My intention is not to take sides in these relations; I just want to draw attention to these relations the way I see and feel them in my own city. My attitude towards social and family issues has roots in my experience, the knowledge in social work I gained through my education, and the practical work and logical critical thinking about today’s world based on firm facts. What comes up in my mind is a sentence, a result of long-term scientific and practical work by our experts, including a respectable professor at my own university: “There is no mean child, only an unhappy one” (J. Janković).
The more I gain practical work as a social worker and an ordinary citizen of this city, state, continent, the Earth – the more I realize this sentence is true. This is especially the case when I work with children at Egipatsko Selo. When a child does not behave as he should – saying mean things to others, getting into quarrels and fights – I hear myself judging that child and labelling him as “bad” after awhile. Afterwards, I ask myself: “Am I really this kind of person? The one that points fingers and gives up on children?” Those thoughts really strike me and I fight myself in order to see that child as a product of inadequate care, neglect and the lack of emotional support. I try to walk in their shoes and think of myself as a child that has been moved from one fosterhome to another, a child that had to accept different rules by different foster people at the same time – and no matter what they did, nobody in charge would care. This is so much chaos during the key period of children’s development.

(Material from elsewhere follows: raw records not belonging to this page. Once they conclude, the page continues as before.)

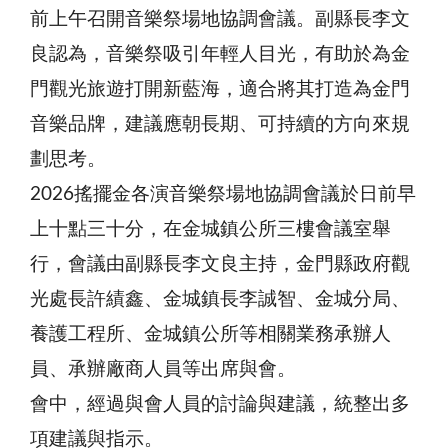
前上午召開音樂祭場地協調會議。副縣長李文
良認為，音樂祭吸引年輕人目光，有助於為金
門觀光旅遊打開新藍海，適合將其打造為金門
音樂品牌，建議應朝長期、可持續的方向來規
劃思考。
2026搖擺金各演音樂祭場地協調會議於日前早
上十點三十分，在金城鎮公所三樓會議室舉
行，會議由副縣長李文良主持，金門縣政府觀
光處長許績鑫、金城鎮長李誠智、金城分局、
養護工程所、金城鎮公所等相關業務承辦人
員、承辦廠商人員等出席與會。
會中，經過與會人員的討論與建議，統整出多
項建議與指示。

The thing that always helps me while thinking about these children is that they behave unconsciously and do not do anything on purpose to me or other members of my team and our dance group. They behave like this because they lack the necessary education and upbringing due to their particular social environment. They “play the role” because the role has been given to them through a negative environment. When I try to explain to other people that there is a lot more to it than just devious behaviour, they do not hear me or do not want to hear. They want to believe the problem lies somewhere else. If everybody would make less effort in changing and fixing children, and instead, just become a responsible adult towards them, I believe that new generations would be healthier and more self-confident.
I’m glad to say that we make little steps through our dance program towards this goal because we are not judgmental or critical; we encourage and listen to them. I think these are important characteristics of every social relation, which must be improved. What makes me happy every day at Egipatsko Selo is when I see that a “bad” boy actively participates in our practice, helping others to learn pas de chat, laughing and spending his time in a positive environment. Nothing compares to the feeling of joy when I see them not giving up despite obstacles in their way, not getting angry if they cannot accomplish something in the beginning, but continually going on with a smile on their face.
Don’t you think that this is one of the most important life lessons? We are trying to change our attitude on a daily basis because it is not a constant and should be actively monitored and improved. It is important to be brave enough to look inside yourself!
Sanja Elezovic is the lead youth dance instructor for RDDC’s program in Mostar, Bosnia-Herzegovina. She was born in Mostar and has a Bachelor’s Degree in Social Work.